Dataset entries:
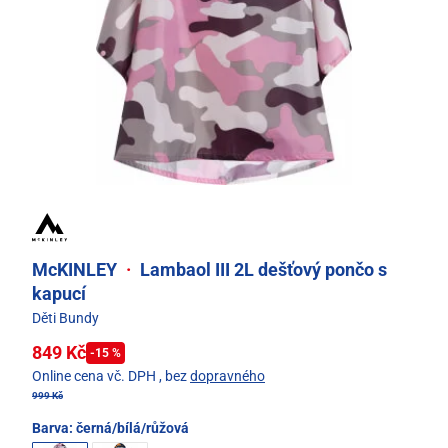
McKINLEY
·
Lambaol III 2L dešťový pončo s
kapucí
Děti Bundy
849 Kč
-15 %
Online cena vč. DPH
, bez
dopravného
999 Kč
Barva:
černá/bílá/růžová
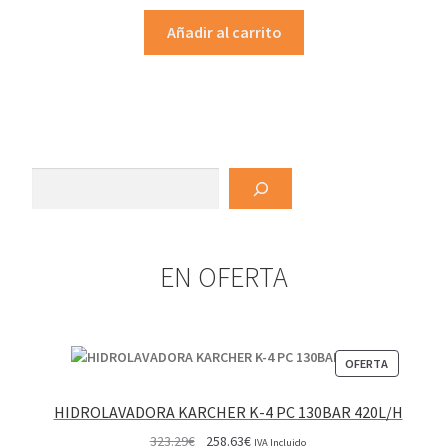
Añadir al carrito
Buscar
EN OFERTA
PRODUCT
OFERTA
EN
OFERTA
HIDROLAVADORA KARCHER K-4 PC 130BAR 420L/H
El
El
323.29
€
258.63
€
IVA Incluido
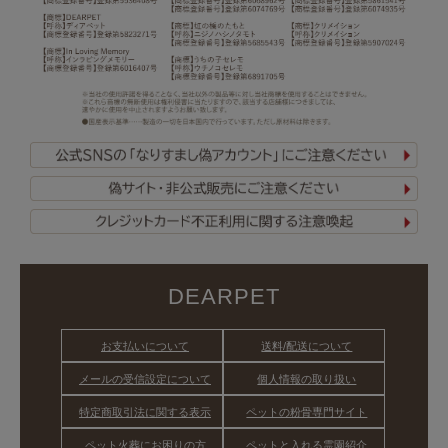
DEARPET
お支払いについて
送料/配送について
メールの受信設定について
個人情報の取り扱い
特定商取引法に関する表示
ペットの粉骨専門サイト
ペット火葬にお困りの方
ペットと入れる霊園紹介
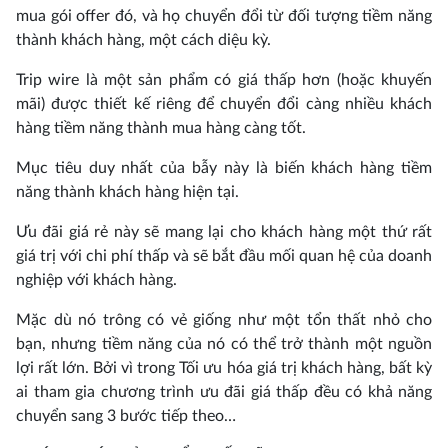
mua gói offer đó, và họ chuyển đổi từ đối tượng tiềm năng
thành khách hàng, một cách diệu kỳ.
Trip wire là một sản phẩm có giá thấp hơn (hoặc khuyến
mãi) được thiết kế riêng để chuyển đổi càng nhiều khách
hàng tiềm năng thành mua hàng càng tốt.
Mục tiêu duy nhất của bẫy này là biến khách hàng tiềm
năng thành khách hàng hiện tại.
Ưu đãi giá rẻ này sẽ mang lại cho khách hàng một thứ rất
giá trị với chi phí thấp và sẽ bắt đầu mối quan hệ của doanh
nghiệp với khách hàng.
Mặc dù nó trông có vẻ giống như một tổn thất nhỏ cho
bạn, nhưng tiềm năng của nó có thể trở thành một nguồn
lợi rất lớn. Bởi vì trong Tối ưu hóa giá trị khách hàng, bất kỳ
ai tham gia chương trình ưu đãi giá thấp đều có khả năng
chuyển sang 3 bước tiếp theo…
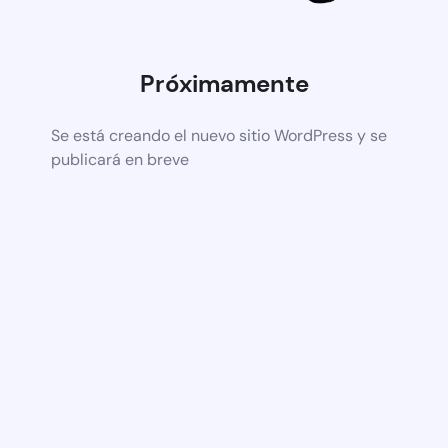
Próximamente
Se está creando el nuevo sitio WordPress y se
publicará en breve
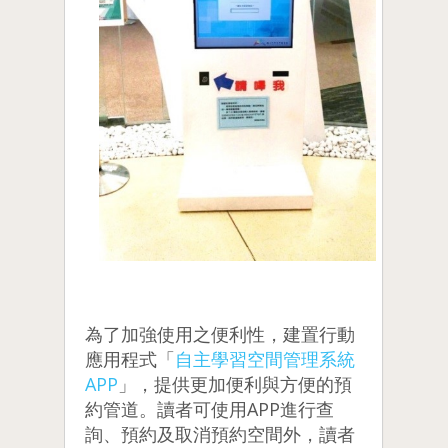
為了加強使用之便利性，建置行動
應用程式「
自主學習空間管理系統
APP
」，提供更加便利與方便的預
約管道。讀者可使用APP進行查
詢、預約及取消預約空間外，讀者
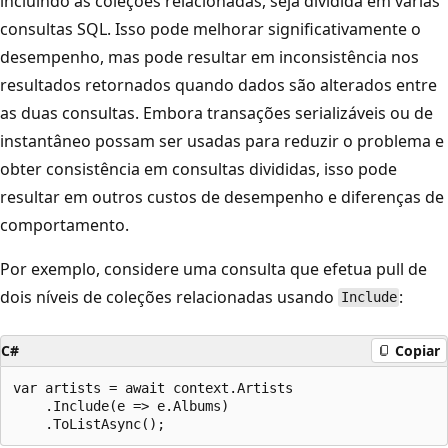
incluindo as coleções relacionadas, seja dividida em várias
consultas SQL. Isso pode melhorar significativamente o
desempenho, mas pode resultar em inconsistência nos
resultados retornados quando dados são alterados entre
as duas consultas. Embora transações serializáveis ou de
instantâneo possam ser usadas para reduzir o problema e
obter consistência em consultas divididas, isso pode
resultar em outros custos de desempenho e diferenças de
comportamento.
Por exemplo, considere uma consulta que efetua pull de
dois níveis de coleções relacionadas usando
:
Include
C#
Copiar
var artists = await context.Artists

    .Include(e => e.Albums)
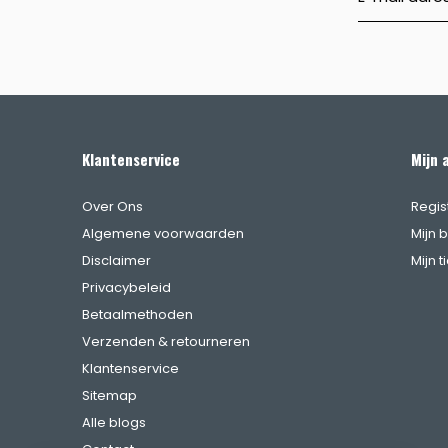
Klantenservice
Mijn 
Over Ons
Regis
Algemene voorwaarden
Mijn 
Disclaimer
Mijn t
Privacybeleid
Betaalmethoden
Verzenden & retourneren
Klantenservice
Sitemap
Alle blogs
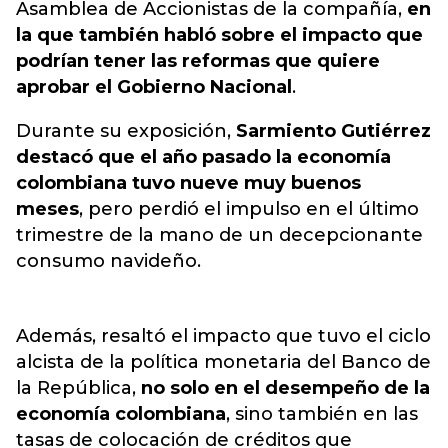
Asamblea de Accionistas de la compañía,
en
la que también habló sobre el impacto que
podrían tener las reformas que quiere
aprobar el Gobierno Nacional
.
Durante su exposición,
Sarmiento Gutiérrez
destacó que el año pasado la economía
colombiana tuvo nueve muy buenos
meses
, pero perdió el impulso en el último
trimestre de la mano de un decepcionante
consumo navideño.
Además, resaltó el impacto que tuvo el ciclo
alcista de la política monetaria del Banco de
la República,
no solo en el desempeño de la
economía colombiana
, sino también en las
tasas de colocación de créditos que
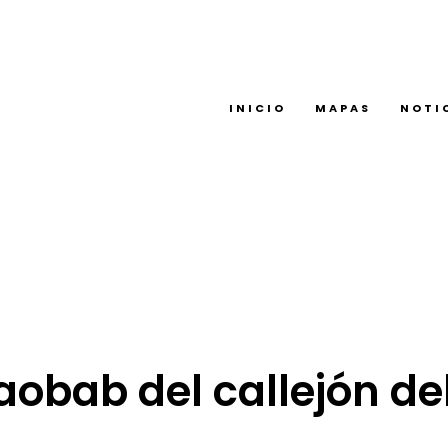
INICIO
MAPAS
NOTI
aobab del callejón de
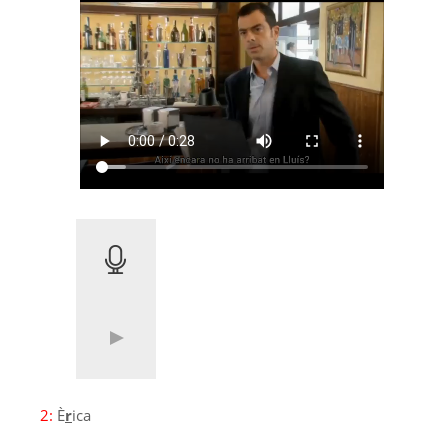
2:
È
r
ica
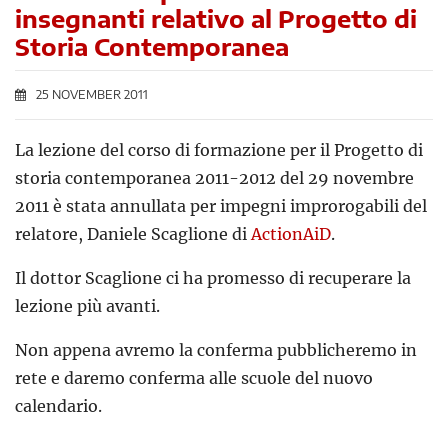
insegnanti relativo al Progetto di
Storia Contemporanea
25 NOVEMBER 2011
La lezione del corso di formazione per il Progetto di
storia contemporanea 2011-2012 del 29 novembre
2011 è stata annullata per impegni improrogabili del
relatore, Daniele Scaglione di
ActionAiD
.
Il dottor Scaglione ci ha promesso di recuperare la
lezione più avanti.
Non appena avremo la conferma pubblicheremo in
rete e daremo conferma alle scuole del nuovo
calendario.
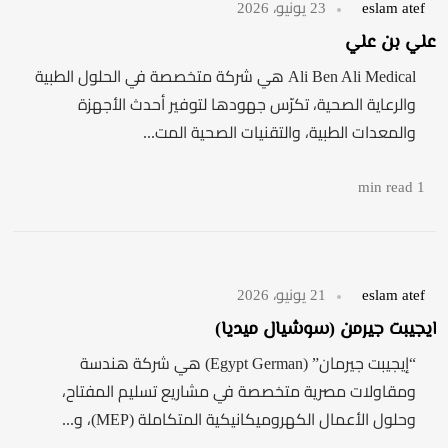
eslam atef
23 يونيو، 2026
علي بن علي
Ali Ben Ali Medical هي شركة متخصصة في الحلول الطبية
والرعاية الصحية، تكرّس جهودها لتوفير أحدث الأجهزة
والمعدات الطبية، والتقنيات الصحية المت...
1 min read
eslam atef
21 يونيو، 2026
ايجيبت جيرمن (سوشيال ميديا)
“إيجيبت جيرمان” (Egypt German) هي شركة هندسة
ومقاولات مصرية متخصصة في مشاريع تسليم المفتاح،
وحلول الأعمال الكهروميكانيكية المتكاملة (MEP)، و...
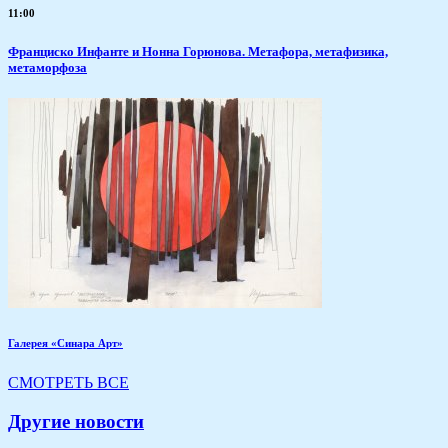
11:00
Франциско Инфанте и Нонна Горюнова. Метафора, метафизика,
метаморфоза
Галерея «Синара Арт»
СМОТРЕТЬ ВСЕ
Другие новости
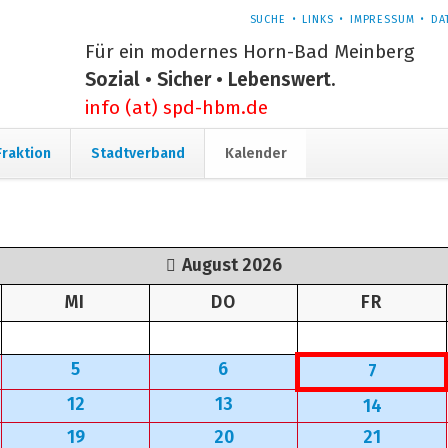
NAVIGATION
SUCHE
LINKS
IMPRESSUM
DA
ÜBERSPRINGEN
Für ein modernes Horn-Bad Meinberg
Sozial • Sicher • Lebenswert.
info (at) spd-hbm.de
Navigation
Fraktion
Stadtverband
Kalender
überspringen
August 2026
G
TTWOCH
NNERSTAG
EITAG
MI
DO
FR
5
6
7
12
13
14
19
20
21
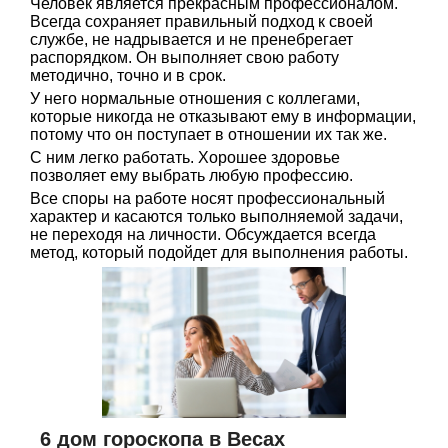
Человек является прекрасным профессионалом.
Всегда сохраняет правильный подход к своей
службе, не надрывается и не пренебрегает
распорядком. Он выполняет свою работу
методично, точно и в срок.
У него нормальные отношения с коллегами,
которые никогда не отказывают ему в информации,
потому что он поступает в отношении их так же.
С ним легко работать. Хорошее здоровье
позволяет ему выбрать любую профессию.
Все споры на работе носят профессиональный
характер и касаются только выполняемой задачи,
не переходя на личности. Обсуждается всегда
метод, который подойдет для выполнения работы.
6 дом гороскопа в Весах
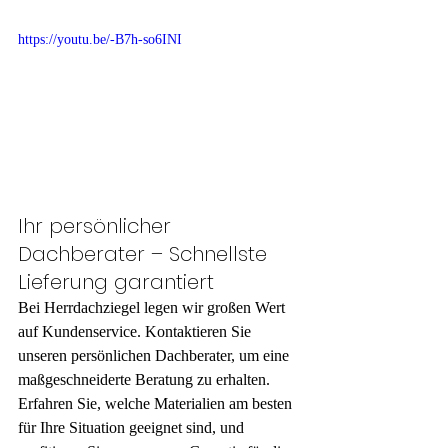
https://youtu.be/-B7h-so6INI
Ihr persönlicher 
Dachberater – Schnellste 
Lieferung garantiert
Bei Herrdachziegel legen wir großen Wert 
auf Kundenservice. Kontaktieren Sie 
unseren persönlichen Dachberater, um eine 
maßgeschneiderte Beratung zu erhalten. 
Erfahren Sie, welche Materialien am besten 
für Ihre Situation geeignet sind, und 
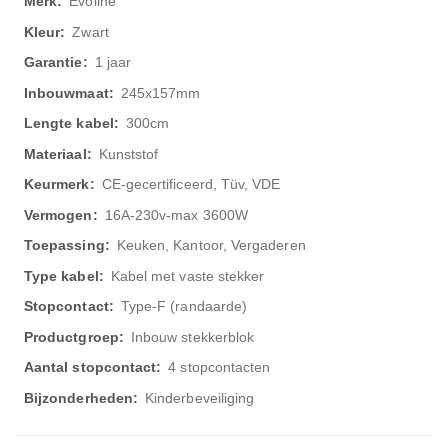
Evoline
Zwart
1 jaar
245x157mm
300cm
Kunststof
CE-gecertificeerd, Tüv, VDE
16A-230v-max 3600W
Keuken, Kantoor, Vergaderen
Kabel met vaste stekker
Type-F (randaarde)
Inbouw stekkerblok
4 stopcontacten
Kinderbeveiliging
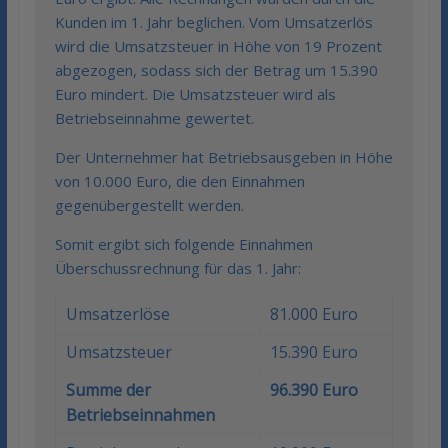
Kunden im 1. Jahr beglichen. Vom Umsatzerlös
wird die Umsatzsteuer in Höhe von 19 Prozent
abgezogen, sodass sich der Betrag um 15.390
Euro mindert. Die Umsatzsteuer wird als
Betriebseinnahme gewertet.
Der Unternehmer hat Betriebsausgeben in Höhe
von 10.000 Euro, die den Einnahmen
gegenübergestellt werden.
Somit ergibt sich folgende Einnahmen
Überschussrechnung für das 1. Jahr:
Umsatzerlöse
81.000 Euro
Umsatzsteuer
15.390 Euro
Summe der
96.390 Euro
Betriebseinnahmen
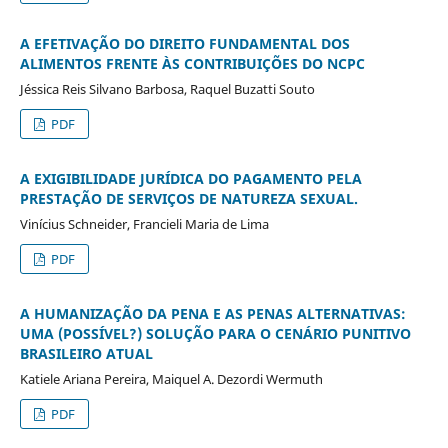
A EFETIVAÇÃO DO DIREITO FUNDAMENTAL DOS
ALIMENTOS FRENTE ÀS CONTRIBUIÇÕES DO NCPC
Jéssica Reis Silvano Barbosa, Raquel Buzatti Souto
PDF
A EXIGIBILIDADE JURÍDICA DO PAGAMENTO PELA
PRESTAÇÃO DE SERVIÇOS DE NATUREZA SEXUAL.
Vinícius Schneider, Francieli Maria de Lima
PDF
A HUMANIZAÇÃO DA PENA E AS PENAS ALTERNATIVAS:
UMA (POSSÍVEL?) SOLUÇÃO PARA O CENÁRIO PUNITIVO
BRASILEIRO ATUAL
Katiele Ariana Pereira, Maiquel A. Dezordi Wermuth
PDF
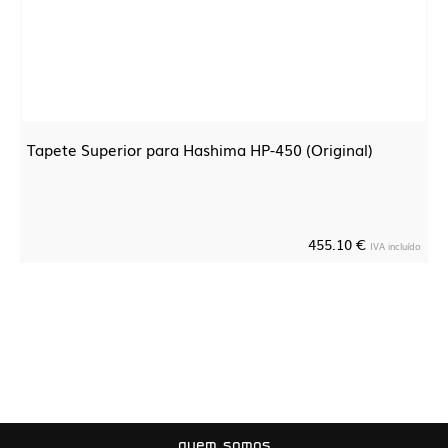
Tapete Superior para Hashima HP-450 (Original)
455.10 €
IVA incluído
quem somos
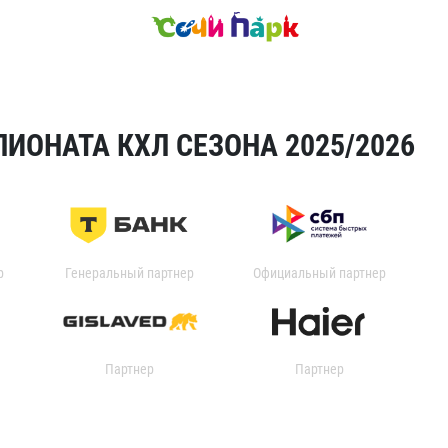
ИОНАТА КХЛ СЕЗОНА 2025/2026
р
Генеральный партнер
Официальный партнер
Партнер
Партнер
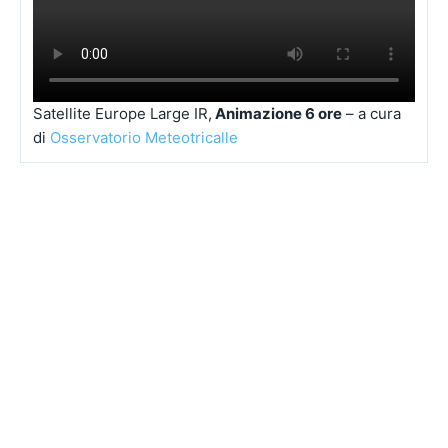
Satellite Europe Large IR,
Animazione 6 ore
– a cura
di
Osservatorio Meteotricalle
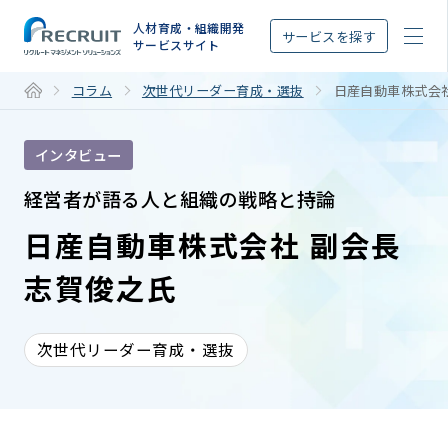
STEP
人材育成・組織開発
サービスを探す
サービスサイト
コラム
次世代リーダー育成・選抜
日産自動車株式会社
インタビュー
経営者が語る人と組織の戦略と持論
日産自動車株式会社 副会長
志賀俊之氏
次世代リーダー育成・選抜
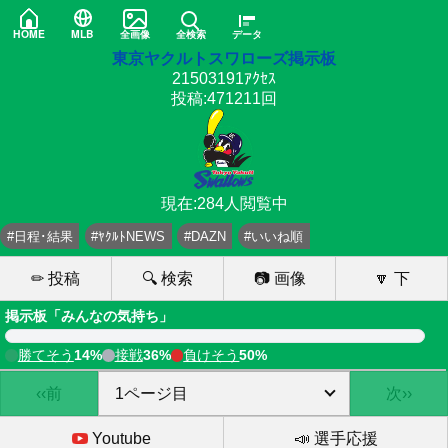
HOME
MLB
全画像
全検索
データ
東京ヤクルトスワローズ掲示板
21503191ｱｸｾｽ
投稿:471211回
現在:284人閲覧中
#日程･結果
#ﾔｸﾙﾄNEWS
#DAZN
#いいね順
✏ 投稿
🔍 検索
📷 画像
🔽 下
掲示板「みんなの気持ち」
勝てそう
14%
接戦
36%
負けそう
50%
‹‹前
次››
Youtube
📣 選手応援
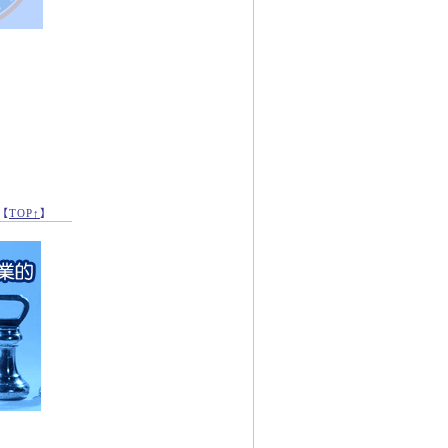
【
TOP↑
】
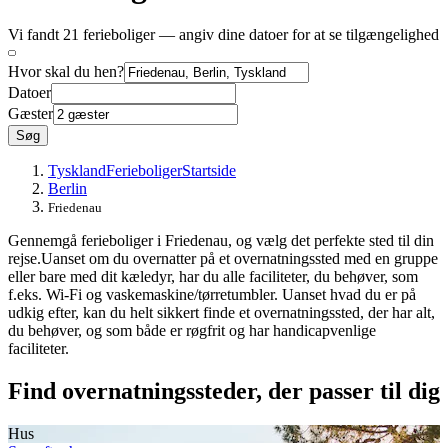
Vi fandt 21 ferieboliger — angiv dine datoer for at se tilgængelighed
Hvor skal du hen?
Datoer
Gæster
Søg
Tyskland
Ferieboliger
Startside
Berlin
Friedenau
Gennemgå ferieboliger i Friedenau, og vælg det perfekte sted til din
rejse.Uanset om du overnatter på et overnatningssted med en gruppe
eller bare med dit kæledyr, har du alle faciliteter, du behøver, som
f.eks. Wi-Fi og vaskemaskine/tørretumbler. Uanset hvad du er på
udkig efter, kan du helt sikkert finde et overnatningssted, der har alt,
du behøver, og som både er røgfrit og har handicapvenlige
faciliteter.
Find overnatningssteder, der passer til dig
Hus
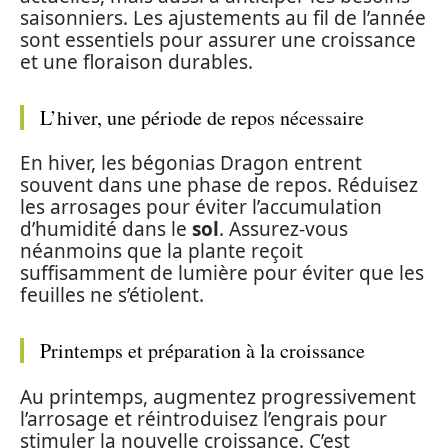
saisonniers. Les ajustements au fil de l’année
sont essentiels pour assurer une croissance
et une floraison durables.
L’hiver, une période de repos nécessaire
En hiver, les bégonias Dragon entrent
souvent dans une phase de repos. Réduisez
les arrosages pour éviter l’accumulation
d’humidité dans le
sol
. Assurez-vous
néanmoins que la plante reçoit
suffisamment de lumière pour éviter que les
feuilles ne s’étiolent.
Printemps et préparation à la croissance
Au printemps, augmentez progressivement
l’arrosage et réintroduisez l’engrais pour
stimuler la nouvelle croissance. C’est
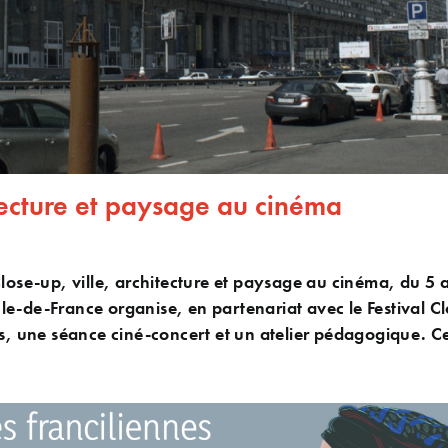
itecture et paysage au cinéma
Close-up, ville, architecture et paysage au cinéma, du 5 
e-de-France organise, en partenariat avec le Festival Cl
es, une séance ciné-concert et un atelier pédagogique. C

Problem statement:
Repeat only the lines from the beginning of the material through the line containing "Ưu đãi giá rẻ", both ends kept, leaving pictures out.

Result below:
McKINLEY
·
Lambaol III 2L dešťový pončo s
kapucí
Děti Bundy
849 Kč
-15 %
Online cena vč. DPH
, bez
dopravného
999 Kč
Barva:
černá/bílá/růžová
Añadir al carrito
Buscar
EN OFERTA
PRODUCT
OFERTA
EN
OFERTA
HIDROLAVADORA KARCHER K-4 PC 130BAR 420L/H
El
El
323.29
€
258.63
€
IVA Incluido
DEARPET
お支払いについて
送料/配送について
メールの受信設定について
個人情報の取り扱い
特定商取引法に関する表示
ペットの粉骨専門サイト
ペット火葬にお困りの方
ペットと入れる霊園紹介
mua gói offer đó, và họ chuyển đổi từ đối tượng tiềm năng
thành khách hàng, một cách diệu kỳ.
Trip wire là một sản phẩm có giá thấp hơn (hoặc khuyến
mãi) được thiết kế riêng để chuyển đổi càng nhiều khách
hàng tiềm năng thành mua hàng càng tốt.
Mục tiêu duy nhất của bẫy này là biến khách hàng tiềm
năng thành khách hàng hiện tại.
Ưu đãi giá rẻ này sẽ mang lại cho khách hàng một thứ rất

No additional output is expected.